Objective
The main objective of this RFC is to introduce Data Masking as a native feature in Dgraph and integrate it into the Access Control List (ACL). Data Masking is a data protection technique that aims to prevent unauthorized access to sensitive information by masking or obscuring it. This feature is important in regions with strict data protection laws, such as Brazil and some countries in Europe, to prevent database administrators or malicious developers from leaking sensitive data. By implementing Data Masking in Dgraph, we can provide our users with an additional layer of security for their data.
Summary
Data masking is a technique that is used to protect sensitive data from unauthorized access or exposure. It involves replacing or obscuring sensitive data with fictitious(but realistic) data that has the same format and characteristics, but does not reveal the original data. It is known as “masked data”. This can be done to prevent data breaches, or to allow for the safe handling of sensitive data during development or testing processes.
One of the main reasons for using data masking is to comply with data privacy laws and regulations, such as the General Data Protection Regulation (GDPR) in Europe and the Lei Geral de Proteção de Dados (LGPD) in Brazil. These laws require companies to implement measures to protect the personal data of their customers and employees from unauthorized access or exposure.
Data masking can be applied to various types of data, such as personal identification numbers, financial information, health records, and more. It can be used in a variety of scenarios, including testing and development, data migration, and data analytics.
To illustrate the use of data masking, consider a company that is storing customer data in a database. This data includes sensitive information such as names, addresses, and credit card numbers. If the company wants to share this data with a third-party vendor for testing or development purposes, it can use data masking to obscure the sensitive data and protect it from being exposed.
In summary, data masking is a valuable tool for protecting sensitive data and complying with data privacy laws. It helps companies to prevent unauthorized access or exposure of sensitive data, while still being able to use it for testing, development, and other purposes.
In practice
There are various methods for implementing data masking, including:
-
Randomization: This involves replacing sensitive data with randomly generated data that preserves the characteristics of the original data, such as data type and length.
-
Pseudonymization: This involves replacing sensitive data with a pseudonym or fake name or identifier that is not directly linked to the original data, but can still be used to identify an individual if necessary. In general it should be a fixed name, but change over time.
-
Substitution: This involves replacing sensitive data with fake data that follows the same format and structure as the original data.
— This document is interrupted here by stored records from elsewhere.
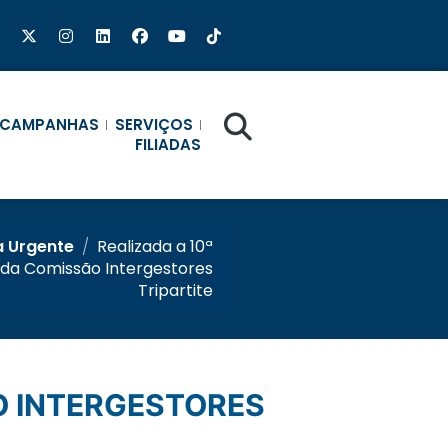
CAMPANHAS
SERVIÇOS
FILIADAS
a Urgente
/
Realizada a 10ª
 da Comissão Intergestores
Tripartite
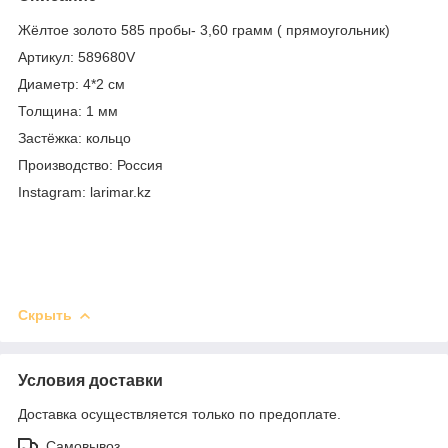
Жёлтое золото 585 пробы- 3,60 грамм ( прямоугольник)
Артикул: 589680V
Диаметр: 4*2 см
Толщина: 1 мм
Застёжка: кольцо
Производство: Россия
Instagram: larimar.kz
Скрыть
Условия доставки
Доставка осуществляется только по предоплате.
Самовывоз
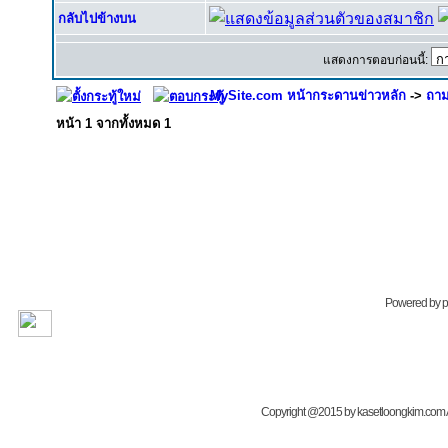
กลับไปข้างบน
แสดงการตอบก่อนนี้:
MySite.com หน้ากระดานข่าวหลัก
->
ถาม
หน้า
1
จากทั้งหมด
1
Powered by
Copyright @2015 by kasetloongkim.com All 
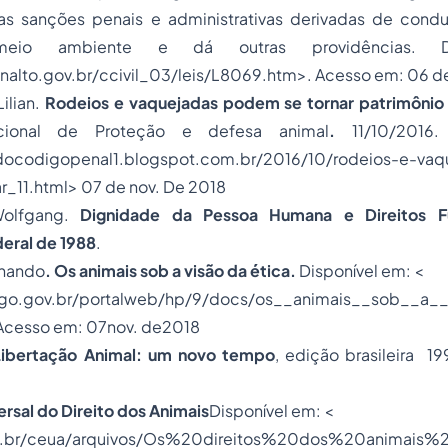
as sanções penais e administrativas derivadas de condu
meio ambiente e dá outras providências. Di
nalto.gov.br/ccivil_03/leis/L8069.htm>. Acesso em: 06 de
lian.
Rodeios e vaquejadas podem se tornar patrimônio c
cional de Proteção e defesa animal
.
11/10/2016
adocodigopenal1.blogspot.com.br/2016/10/rodeios-e-vaq
_11.html> 07 de nov. De 2018
Wolfgang.
Dignidade da Pessoa Humana e Direitos F
eral de 1988
.
rnando
. Os animais sob a visão da ética.
Disponível em: <
go.gov.br/portalweb/hp/9/docs/os__animais__sob__a_
 Acesso em: 07nov. de2018
Libertação Animal: um novo tempo
, edição brasileira 1
rsal do Direito dos Animais
Disponível em: <
ca.br/ceua/arquivos/Os%20direitos%20dos%20animais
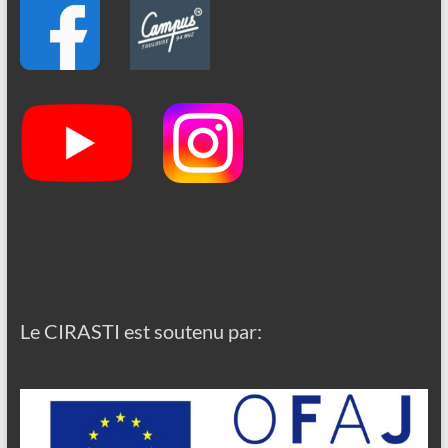
Le CIRASTI est soutenu par:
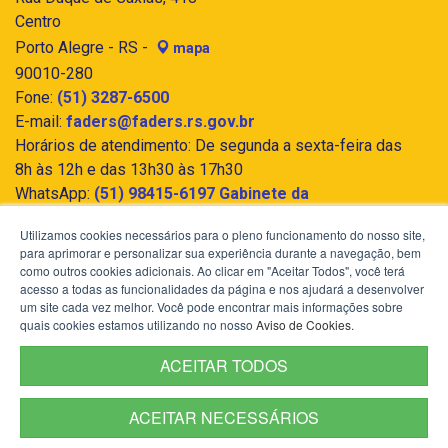
Centro
Porto Alegre - RS -
mapa
90010-280
Fone:
(51) 3287-6500
E-mail:
faders@faders.rs.gov.br
Horários de atendimento: De segunda a sexta-feira das
8h às 12h e das 13h30 às 17h30
WhatsApp:
(51) 98415-6197 Gabinete da
Presidência - FADERS Acessibilidade e Inclusão
Utilizamos cookies necessários para o pleno funcionamento do nosso site,
para aprimorar e personalizar sua experiência durante a navegação, bem
como outros cookies adicionais. Ao clicar em "Aceitar Todos", você terá
acesso a todas as funcionalidades da página e nos ajudará a desenvolver
um site cada vez melhor. Você pode encontrar mais informações sobre
quais cookies estamos utilizando no nosso
Aviso de Cookies
.
ACEITAR TODOS
ACEITAR NECESSÁRIOS
Termos de Uso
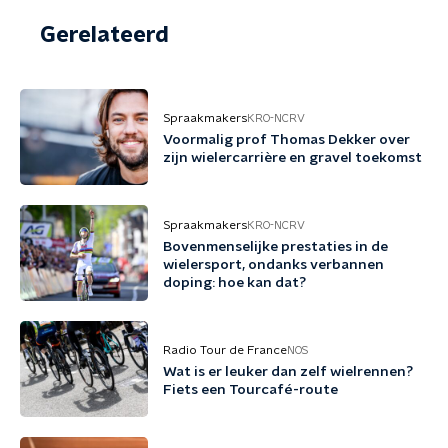
Gerelateerd
Spraakmakers
KRO-NCRV
Voormalig prof Thomas Dekker over
zijn wielercarrière en gravel toekomst
Spraakmakers
KRO-NCRV
Bovenmenselijke prestaties in de
wielersport, ondanks verbannen
doping: hoe kan dat?
Radio Tour de France
NOS
Wat is er leuker dan zelf wielrennen?
Fiets een Tourcafé-route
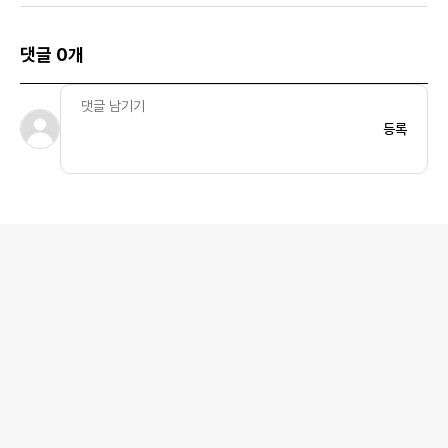
댓글 0개
등록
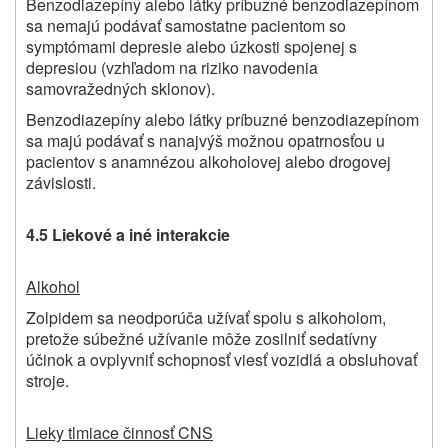
Benzodiazepíny alebo látky príbuzné benzodiazepínom
sa nemajú podávať samostatne pacientom so
symptómami depresie alebo úzkosti spojenej s
depresiou (vzhľadom na riziko navodenia
samovražedných sklonov).
Benzodiazepíny alebo látky príbuzné benzodiazepínom
sa majú podávať s nanajvýš možnou opatrnosťou u
pacientov s anamnézou alkoholovej alebo drogovej
závislosti.
4.5 Liekové a
iné interakcie
Alkohol
Zolpidem sa neodporúča užívať spolu s alkoholom,
pretože súbežné užívanie môže zosilniť sedatívny
účinok a ovplyvniť schopnosť viesť vozidlá a obsluhovať
stroje.
Lieky tlmiace činnosť CNS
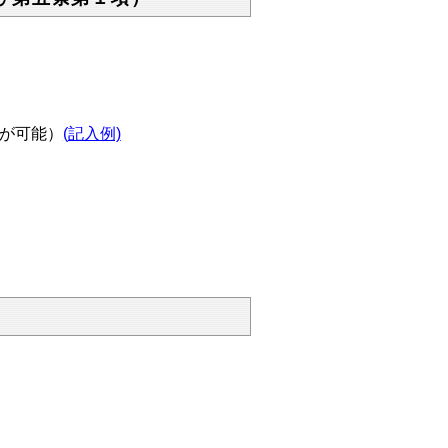
が可能）
(
記入例)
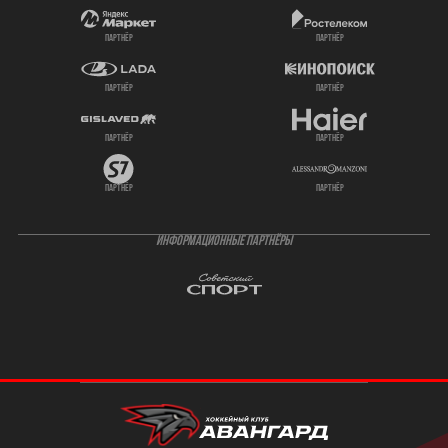
партнёр
партнёр
партнёр
партнёр
партнёр
партнёр
партнёр
партнёр
ИНФОРМАЦИОННЫЕ ПАРТНЁРЫ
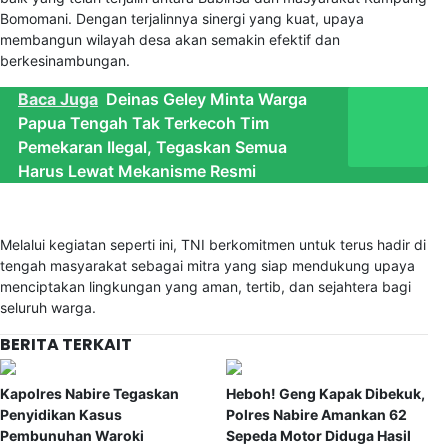
Bomomani. Dengan terjalinnya sinergi yang kuat, upaya
membangun wilayah desa akan semakin efektif dan
berkesinambungan.
Baca Juga
Deinas Geley Minta Warga
Papua Tengah Tak Terkecoh Tim
Pemekaran Ilegal, Tegaskan Semua
Harus Lewat Mekanisme Resmi
Melalui kegiatan seperti ini, TNI berkomitmen untuk terus hadir di
tengah masyarakat sebagai mitra yang siap mendukung upaya
menciptakan lingkungan yang aman, tertib, dan sejahtera bagi
seluruh warga.
BERITA TERKAIT
Kapolres Nabire Tegaskan
Heboh! Geng Kapak Dibekuk,
Penyidikan Kasus
Polres Nabire Amankan 62
Pembunuhan Waroki
Sepeda Motor Diduga Hasil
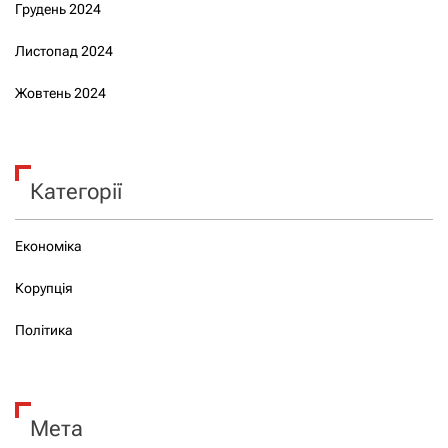
Грудень 2024
Листопад 2024
Жовтень 2024
Категорії
Економіка
Корупція
Політика
Мета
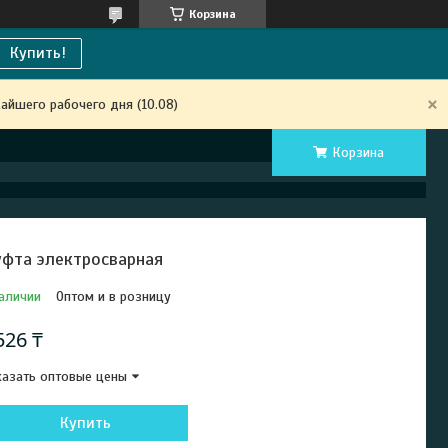
Корзина
Купить!
айшего рабочего дня (10.08)
Корзина
фта электросварная
аличии
Оптом и в розницу
526 ₸
азать оптовые цены
Купить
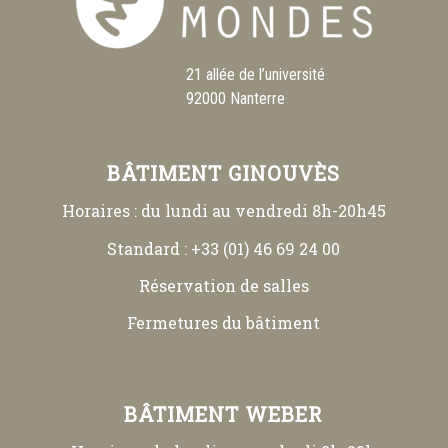
21 allée de l’université
92000 Nanterre
BÂTIMENT GINOUVÈS
Horaires : du lundi au vendredi 8h-20h45
Standard : +33 (01) 46 69 24 00
Réservation de salles
Fermetures du bâtiment
BÂTIMENT WEBER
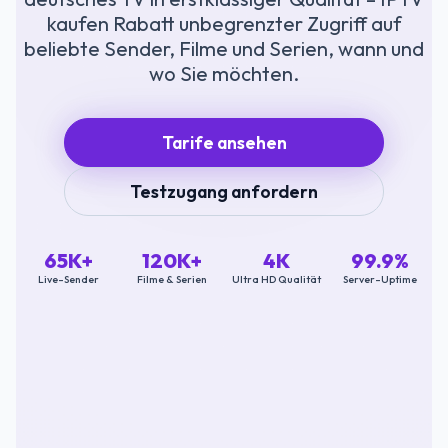
kaufen Rabatt unbegrenzter Zugriff auf
beliebte Sender, Filme und Serien, wann und
wo Sie möchten.
Tarife ansehen
Testzugang anfordern
65K+
120K+
4K
99.9%
Live-Sender
Filme & Serien
Ultra HD Qualität
Server-Uptime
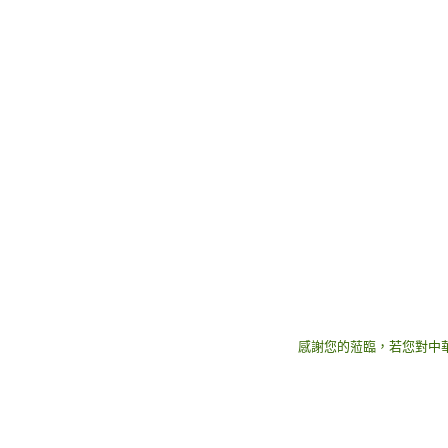
感謝您的蒞臨，若您對中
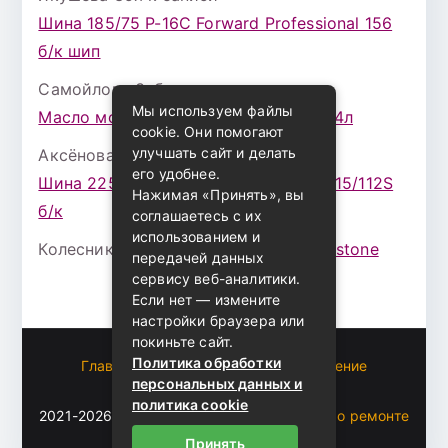
Шина 185/75 Р-16С Forward Professional 156
б/к шип
Самойлова Забава
к записи
Мы используем файлы
Масло моторное ZIC X7 (A+) 10W30 4л
cookie. Они помогают
улучшать сайт и делать
Аксёнова Адель
к записи
его удобнее.
Шина 225/75 Р-16 Nokian Rotiva HT 115/112S
Нажимая «Принять», вы
б/к
соглашаетесь с их
использованием и
Колесникова Аурика
к записи
Bridgestone
передачей данных
сервису веб-аналитики.
Если нет — измените
настройки браузера или
покиньте сайт.
Политика обработки
Главная
Пользовательское соглашение
персональных данных и
Карта сайта
политика cookie
2021-2026 (c)
Автоблог Владомира — все о ремонте
и эксплуатации авто
.
Принять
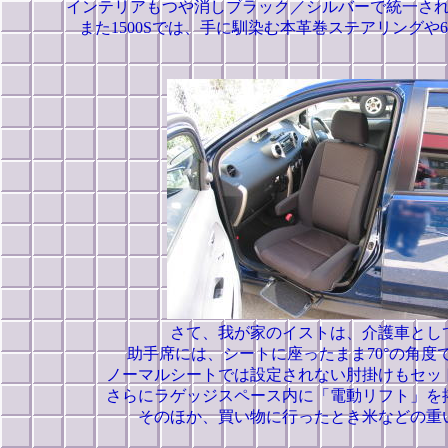
インテリアもつや消しブラック／シルバーで統一さ
また1500Sでは、手に馴染む本革巻ステアリングや
さて、我が家のイストは、介護車とし
助手席には、シートに座ったまま70°の角
ノーマルシートでは設定されない肘掛けもセッ
さらにラゲッジスペース内に「電動リフト」を
そのほか、買い物に行ったとき米などの重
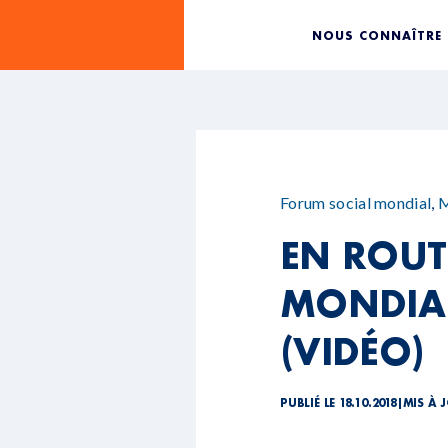
NOUS CONNAÎTRE
Forum social mondial
,
M
EN ROUT
MONDIAL
(VIDÉO)
PUBLIÉ LE 18.10.2018
|
MIS À J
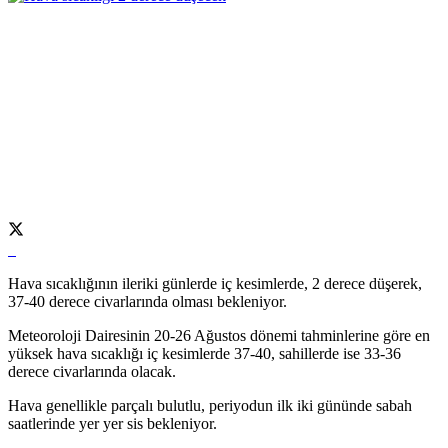
Hava sıcaklığının ileriki günlerde iç kesimlerde, 2 derece düşerek,
37-40 derece civarlarında olması bekleniyor.
Meteoroloji Dairesinin 20-26 Ağustos dönemi tahminlerine göre en
yüksek hava sıcaklığı iç kesimlerde 37-40, sahillerde ise 33-36
derece civarlarında olacak.
Hava genellikle parçalı bulutlu, periyodun ilk iki gününde sabah
saatlerinde yer yer sis bekleniyor.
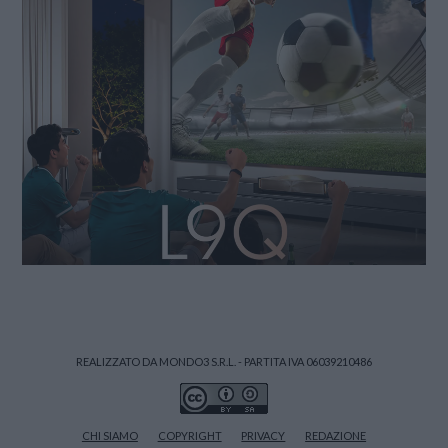
REALIZZATO DA MONDO3 S.R.L. - PARTITA IVA 06039210486
CHI SIAMO
COPYRIGHT
PRIVACY
REDAZIONE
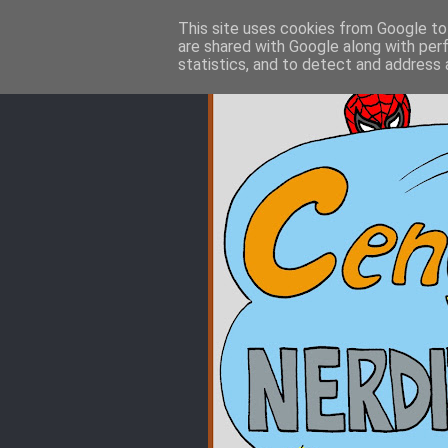
This site uses cookies from Google to 
are shared with Google along with per
statistics, and to detect and address 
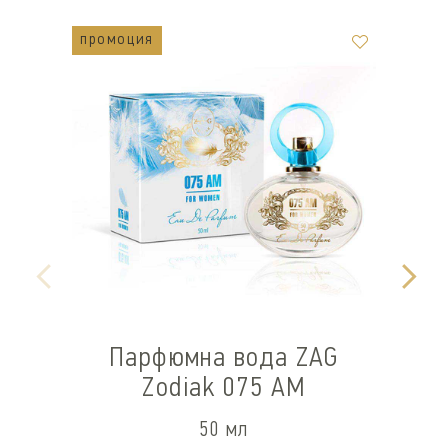
промоция
п
Парфюмна вода ZAG
Zodiak 075 AM
50 мл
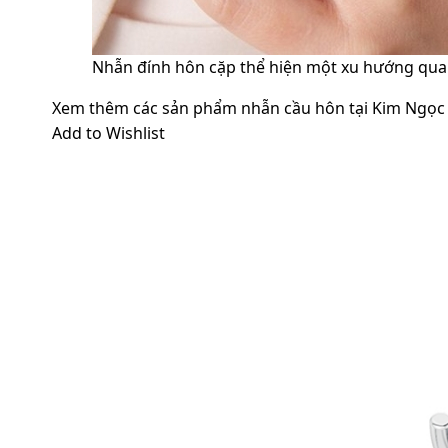
Nhẫn đính hôn cặp thể hiện một xu hướng qua
Xem thêm các sản phẩm nhẫn cầu hôn tại Kim Ngọc
Add to Wishlist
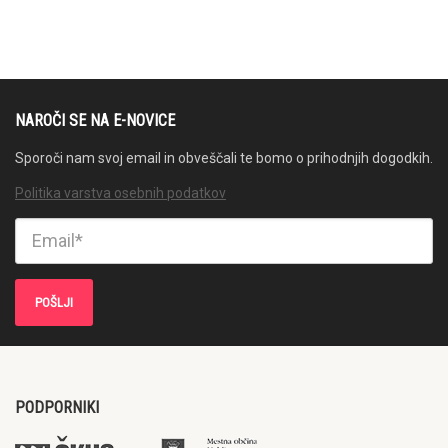
NAROČI SE NA E-NOVICE
Sporoči nam svoj email in obveščali te bomo o prihodnjih dogodkih.
Politika varstva osebnih podatkov
PODPORNIKI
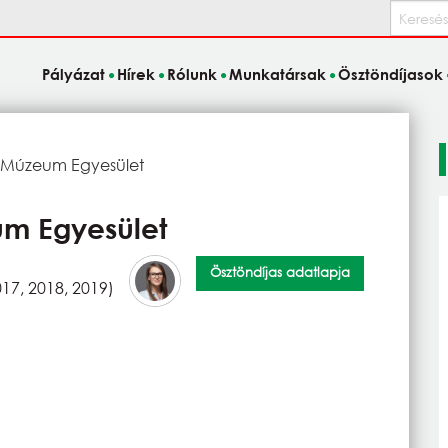
Keresés
Pályázat
Hírek
Rólunk
Munkatársak
Ösztöndíjasok
 Múzeum Egyesület
m Egyesület
Ösztöndíjas adatlapja
17, 2018, 2019)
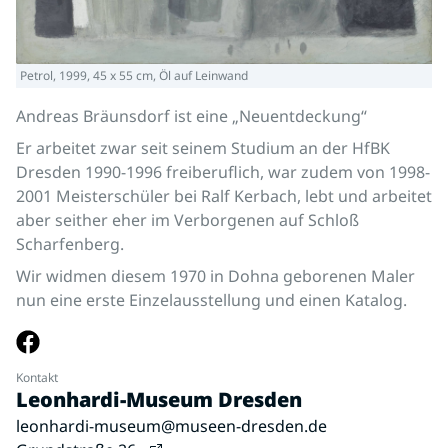
Petrol, 1999, 45 x 55 cm, Öl auf Leinwand
Andreas Bräunsdorf ist eine „Neuentdeckung“
Er arbeitet zwar seit seinem Studium an der HfBK
Dresden 1990-1996 freiberuflich, war zudem von 1998-
2001 Meisterschüler bei Ralf Kerbach, lebt und arbeitet
aber seither eher im Verborgenen auf Schloß
Scharfenberg.
Wir widmen diesem 1970 in Dohna geborenen Maler
nun eine erste Einzelausstellung und einen Katalog.
Kontakt
Leonhardi-Museum Dresden
leonhardi-museum@museen-dresden.de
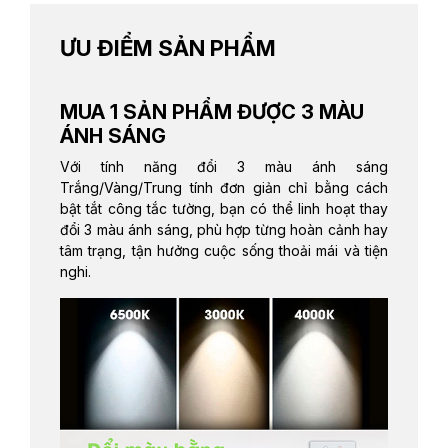
ƯU ĐIỂM SẢN PHẨM
MUA 1 SẢN PHẨM ĐƯỢC 3 MÀU
ÁNH SÁNG
Với tính năng đổi 3 màu ánh sáng
Trắng/Vàng/Trung tính đơn giản chỉ bằng cách
bật tắt công tắc tường, bạn có thể linh hoạt thay
đổi 3 màu ánh sáng, phù hợp từng hoàn cảnh hay
tâm trạng, tận hưởng cuộc sống thoải mái và tiện
nghi.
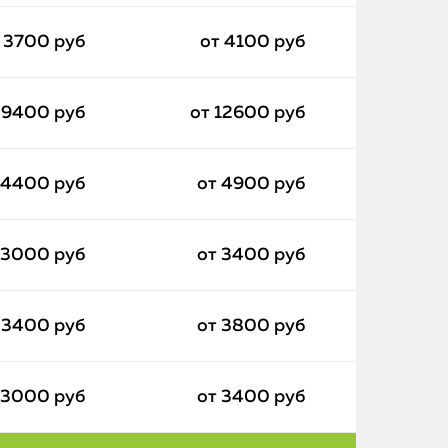
 3700 руб
от 4100 руб
 9400 руб
от 12600 руб
 4400 руб
от 4900 руб
 3000 руб
от 3400 руб
 3400 руб
от 3800 руб
 3000 руб
от 3400 руб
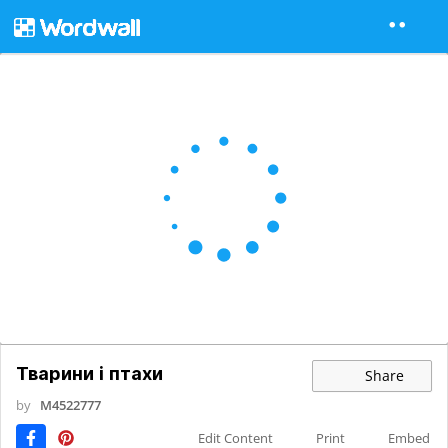
Тварини і птахи
Share
by
M4522777
Edit Content
Print
Embed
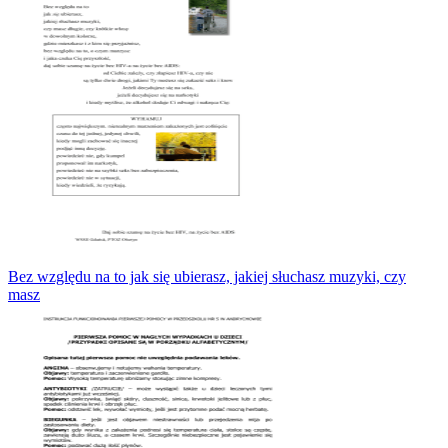
Bez względu na to jak się ubierasz, jakiej słuchasz muzyki, czy
masz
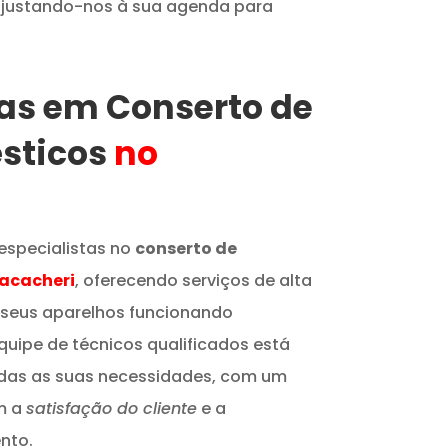
 ajustando-nos à sua agenda para
tas em Conserto de
sticos
no
especialistas no
conserto de
acacheri
, oferecendo serviços de alta
 seus aparelhos funcionando
quipe de técnicos qualificados está
odas as suas necessidades, com um
m a
satisfação do cliente
e a
nto.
For example, replacing a person’s name with a randomly generated name.
-
Data obfuscation: This involves altering sensitive data in a way that makes it difficult to understand or interpret, while still maintaining some level of accuracy or relevance.
-
Data perturbation: This involves slightly altering sensitive data in a controlled and reversible way, so that it is still useful for testing or analysis purposes, but does not reveal any sensitive information.
-
Data suppression: This involves completely removing sensitive data from a dataset, either by deleting it or replacing it with a placeholder value.
-
Data subsetting: only keeping a subset of the data and removing sensitive elements.
-
Data shuffling: randomly rearranging or reordering data to obscure its original meaning.
-
Data blurring: obscuring sensitive data by making it blurry or unreadable.
-
Data redaction: removing or blacking out sensitive data from a document or record.
-
Data generalization: replacing specific data with more general categories or ranges to preserve the overall statistical pattern without revealing sensitive details.
-
Tokenization: This involves replacing sensitive data with a randomly generated token that represents the original data. The original data is then stored separately, and the token is used to access it.
-
End-2-End-Encryption: This involves using a mathematical algorithm to transform sensitive data into a secure, encoded form that can only be decrypted with the proper key.
Data masking is often used in industries that handle sensitive information, such as healthcare, finance, and government. In these industries, data masking can help to comply with regulations such as the General Data Protection Regulation (GDPR) in Europe and the Health Insurance Portability and Accountability Act (HIPAA) in the United States.
In summary, data masking is a valuable tool for protecting sensitive data from unauthorized access. It can be used in a variety of industries to ensure compliance with regulations and to prevent data breaches.
Implementation of Data Masking in Dgraph
One possibility for implementing native Data Masking in Dgraph would be to create a proxy Dgraph Node that communicates with the cluster and functions as a middleware, similar to Learner nodes. This proxy node would not be part of the RAFT consensus, but would have access to the data and the ability to route transactions. This would allow for Data Masking to be integrated into the Dgraph Access Control Layer (ACL). And have a clear separation of it.